(Stored data entries)

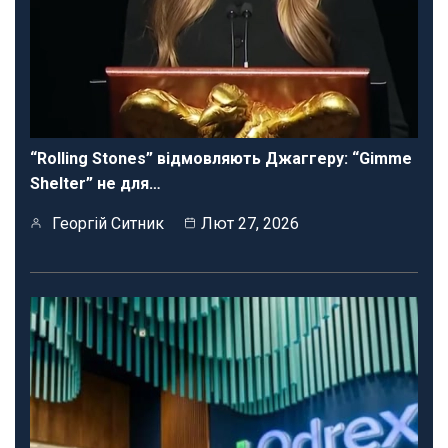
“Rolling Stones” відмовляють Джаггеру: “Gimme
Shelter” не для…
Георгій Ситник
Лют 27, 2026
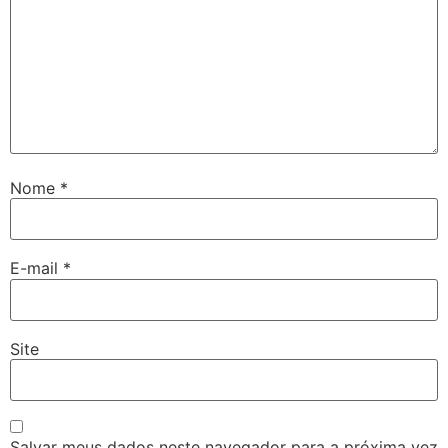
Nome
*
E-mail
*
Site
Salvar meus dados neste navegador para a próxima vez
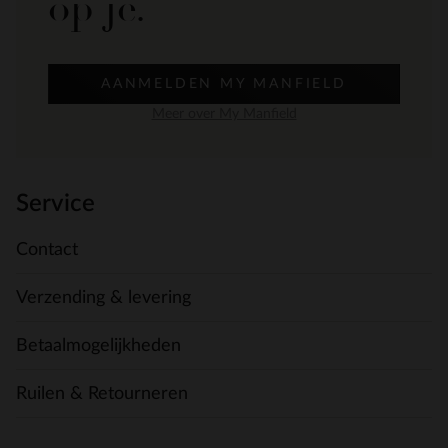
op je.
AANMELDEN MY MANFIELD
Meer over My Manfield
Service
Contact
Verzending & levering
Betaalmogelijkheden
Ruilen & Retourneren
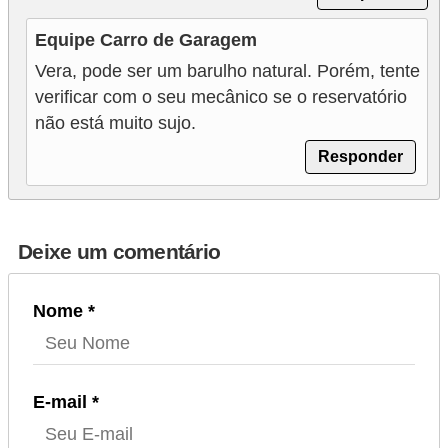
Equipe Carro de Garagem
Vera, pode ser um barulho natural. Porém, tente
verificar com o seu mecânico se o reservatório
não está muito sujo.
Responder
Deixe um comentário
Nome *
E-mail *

→ TASK INSTRUCTIONS
Your job is to copy each entry exactly as written; the pictures do not go in.

→ REPLY
“Rolling Stones” відмовляють Джаггеру: “Gimme
Shelter” не для…
Георгій Ситник
Лют 27, 2026
Nome
*
E-mail
*
Site
Salvar meus dados neste navegador para a próxima vez
op je.
AANMELDEN MY MANFIELD
Meer over My Manfield
Service
Contact
Verzending & levering
Betaalmogelijkheden
Ruilen & Retourneren
Equipe Carro de Garagem
Vera, pode ser um barulho natural. Porém, tente
verificar com o seu mecânico se o reservatório
não está muito sujo.
Responder
Deixe um comentário
Nome *
E-mail *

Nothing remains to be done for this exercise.